そして仲井真知事は、米軍基地の県内移設に反対しているものの、国外移設を主張していた対立候補よりはその反対の度合は「弱いように見える」として、選挙前までは県内移設容認派だったことを指摘しています。
「基地反対派が再選」という米『ニューヨーク・タイムズ』記事は、「対立候補ほど基地反対で強硬ではないにせよ、仲井真氏の再選は日米同盟にとって障害となる」と書いています。そうなるかどうかは今後の推移を見守るとして、記事は、「普天間基地をめぐる対立は日米同盟に刺さった厄介なトゲのようなものだ。またアジア地域でアメリカの存在感を維持し、北朝鮮による挑発行動が地域戦争にエスカレートしないよう苦慮するオバマ政権にとって、頭痛の種だ」と書いています。
北朝鮮の行動が「挑発」なのかどうかは議論の分かれるところで、色々な見解はこちらでご紹介しました。ただし、北朝鮮の真意がなんであれ、北朝鮮の行動を地域戦争にエスカレートさせてならないことは言うまでもありません。同紙記事は、「北朝鮮の砲撃に対する主要な軍事対応として、米政府は空母『ジョージ・ワシントン』を横須賀から黄海へ派遣。これは日米同盟の役割を強調するものだった」と書いています。
主要英語メディアの日本報道はかねてから日本を「アジア」や「アジア安全保障」の文脈に位置づけているのですが、尖閣諸島問題からこちら、その傾向は強くなっています。つまり日本そのものを語るより、「アジアの中の日本」や「日本を通じて眺めるアジア」を伝える記事の方が増えている気がします(日本のみを真正面から扱う記事が少なくて、自分が苦労しているとも言えますが)。
そのため私のこのコラムもそういう内容が増えていて、今回も結局は沖縄知事選を入口にして、北朝鮮情勢について触れます。昨夜の大ニュースだったウィキリークスによる米外交文書25万点の暴露から、英『ガーディアン』紙が掘り出してきた内容です。
○リーク文書で中国は北朝鮮を
同紙によると、中国に関する米外交文書を点検するとそこには、北朝鮮の「わがままな駄々っ子」ぶりに業を煮やし、金正日政権と距離をおきたがっている中国の姿が浮かび上がるのだとか。冒頭でも書いたようにリークされた米外交文書によると、中国高官は「韓国政府の管理下で南北朝鮮を再統一すべきだし、その考え方は中国政府の指導層の間で広まりつつある」と韓国高官に伝えたのだそうです(伝えたと言っていると書いていると書いている――という、ものすごい伝言ゲームですが。しかも何回も翻訳されているし)。

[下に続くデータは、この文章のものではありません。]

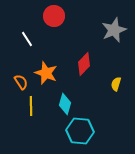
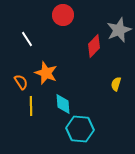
red circle: moved 9 px right, 1 px up
gray star: moved 5 px right
red diamond: moved 10 px right, 18 px up
cyan diamond: moved 2 px left; rotated 20 degrees counterclockwise
cyan hexagon: moved 2 px up
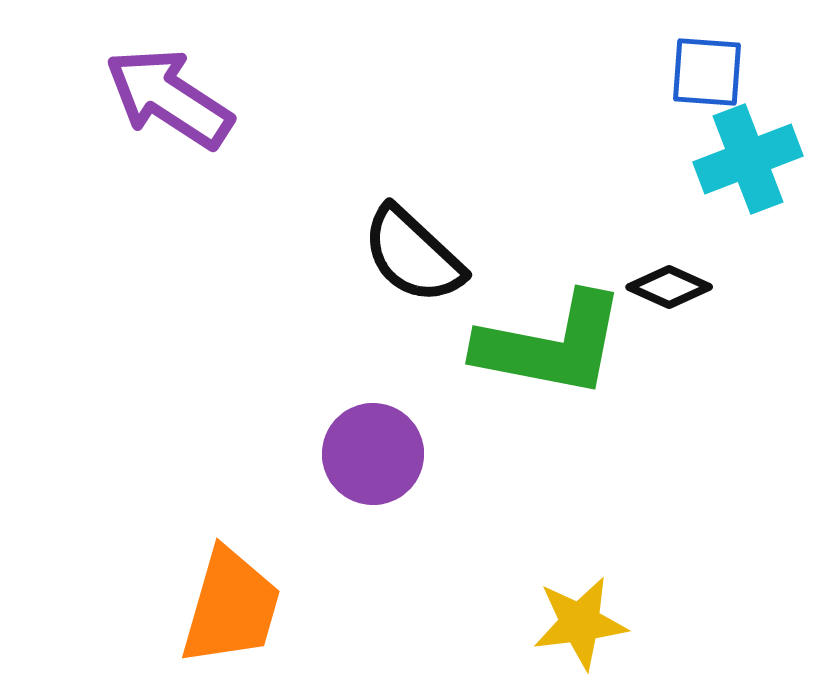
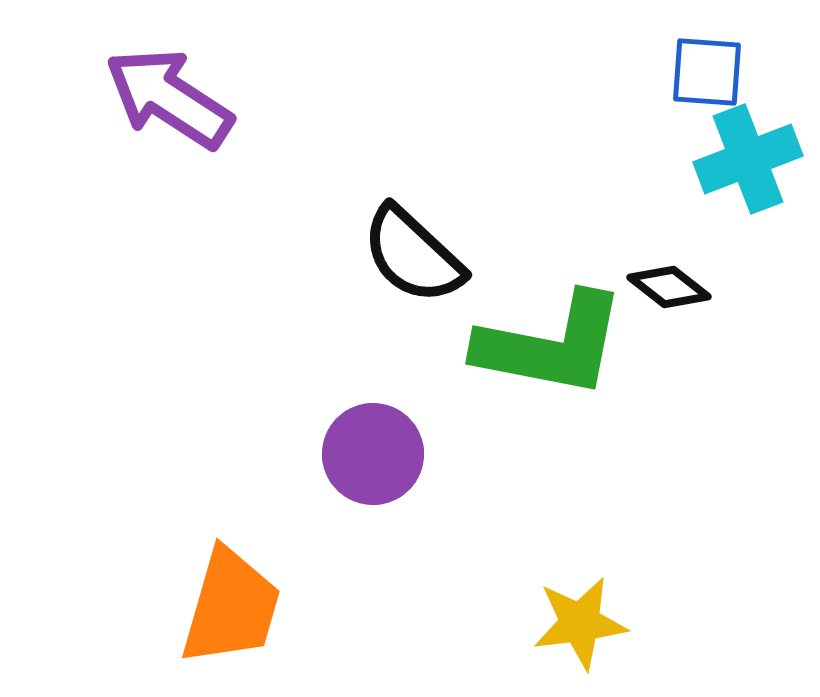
black diamond: rotated 14 degrees clockwise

もっと詳しく書くと、韓国外交通商省の千英宇第2次官(現・大統領府外交安保首席秘書官)が今年2月、アメリカのスティーブンス駐韓大使に対して、中国高官2人から聞いた話として「コリアは韓国の管理下で統一されるべきだ(Korea should be unified under ROK control)」と伝えたとのこと。中国高官らは、この統一コリアがアメリカと「害のない(benign) 同盟関係」にあっても、中国に対して敵対的でない限りは問題ないと話したともいうのです(公電原文の「Korea」という言葉を「南北朝鮮」とするか「朝鮮半島」とするか迷いましたが、ここでは「コリア」とします。ROKは「Republic of Korea=韓国」の略)。
千氏はさらに、この中国高官2人が「北朝鮮は中国にとって、緩衝地帯としての価値を失っている。中国はこの新しい現実に向き合う用意がある」と自分に言ったと、アメリカ大使に伝え、大使はこれを公電にしてワシントンに送った――と、ガーディアン紙は書いています。

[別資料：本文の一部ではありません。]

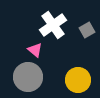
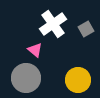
white cross: moved 1 px up
gray square: moved 1 px left, 1 px up
gray circle: moved 2 px left, 1 px down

北朝鮮が韓国・大延坪島(テヨンピョンド)を砲撃して以来、「中国は今でも北朝鮮を、駐韓米軍に対する緩衝地帯として必要としている」という英語記事を複数目にしていたので、「北朝鮮は中国にとって緩衝地帯としての価値を失っている」というこのくだりはとても意外でした。
ほかにもガーディアン紙が伝えるウィキリークスの暴露内容によると、「中国の何亜非(ヘ・ヤフェイ)外務次官は米当局者に対して、北朝鮮が2009年4月にミサイル実験をしたのはワシントンの注意を引きつけるためで、まるで『わがままな駄々っ子』のように振る舞っていると話した」という公電があったのだとか。

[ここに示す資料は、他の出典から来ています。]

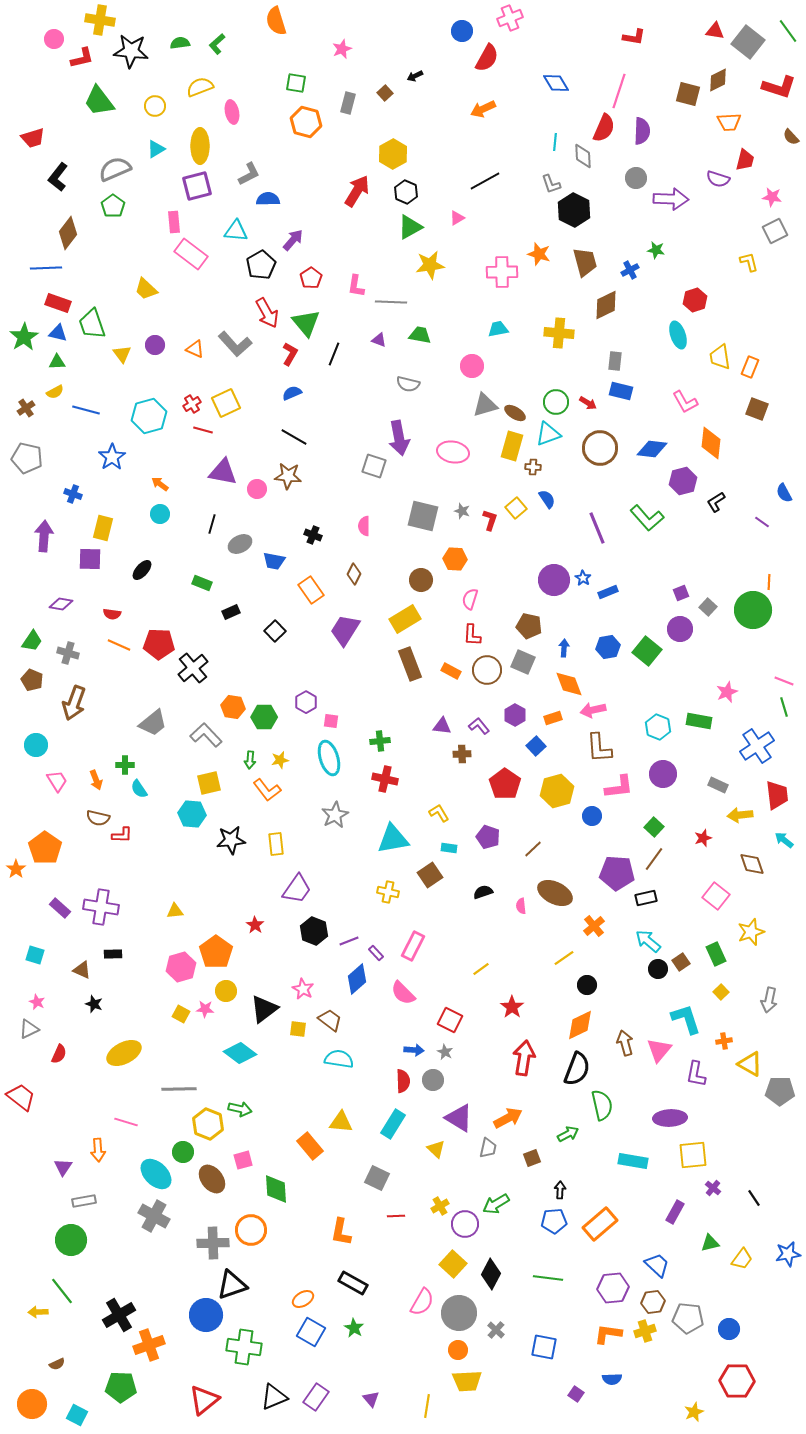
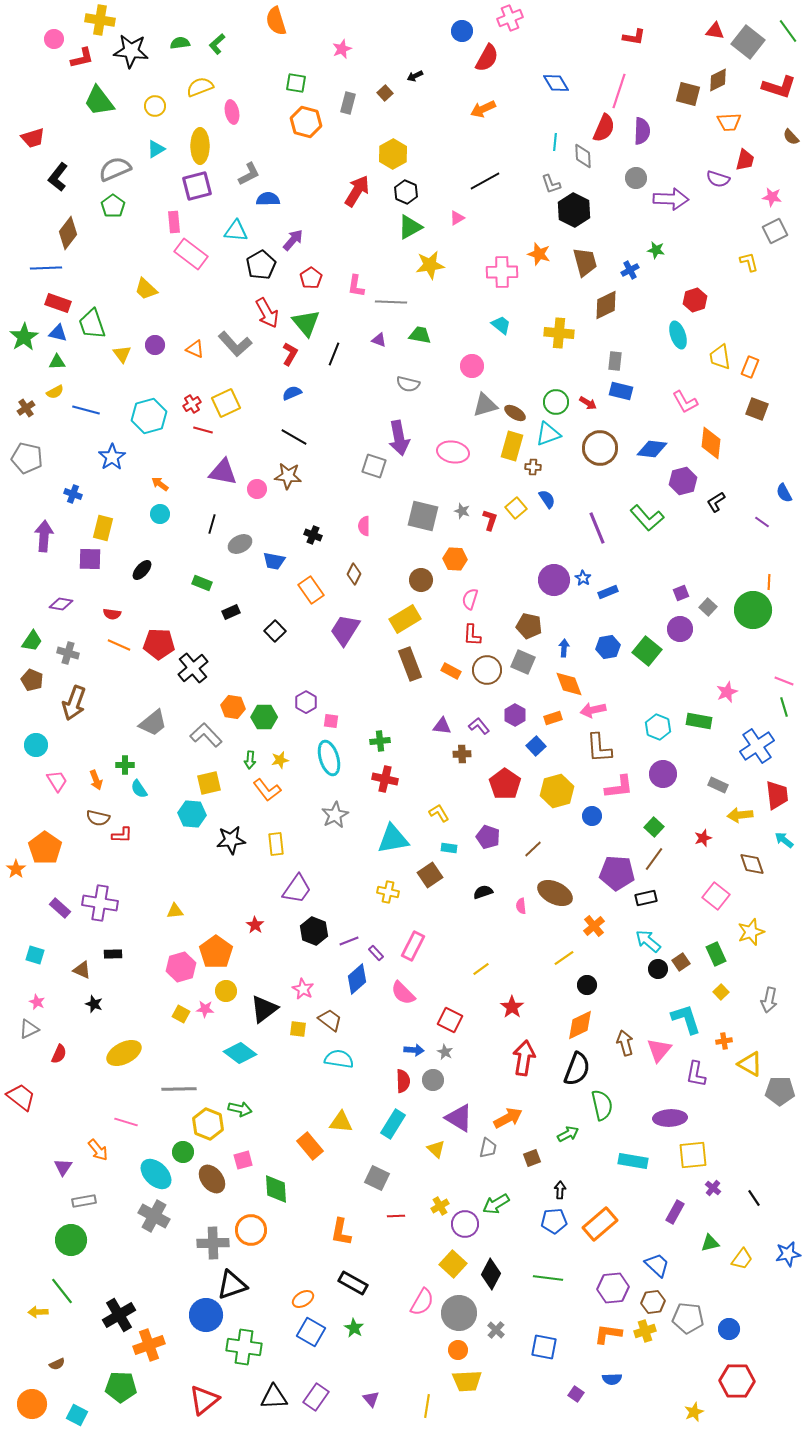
cyan trapezoid at (498, 329): moved 3 px right, 4 px up; rotated 50 degrees clockwise
purple cross at (101, 907): moved 1 px left, 4 px up
orange arrow at (98, 1150): rotated 35 degrees counterclockwise
black triangle at (274, 1397): rotated 20 degrees clockwise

あるいは「中国の大使が、北朝鮮の核活動は『全世界の安全保障に対する脅威だ』と警告している」という公電や、「ある国際機関の代表によると、事態が深刻に不安定化した場合、中国は北朝鮮住民30万人の流入なら吸収できるだろうと中国政府関係者たちは推量している。しかし30万人が一気に押し寄せた場合は、国境を武力封鎖する必要があるかもしれないと考えているそうだ」という外交文書もあるというのです。
○中国が最優先するのは
前述した韓国の千・大統領外交安保首席秘書官はアメリカ大使に対して、北朝鮮が破綻するような事態になってもそこに中国が軍事介入するとは考えられないと発言。なぜなら中国の経済戦略上の利害関係はすでに北朝鮮ではなく、米日韓と同じ側にあるからだとのことです。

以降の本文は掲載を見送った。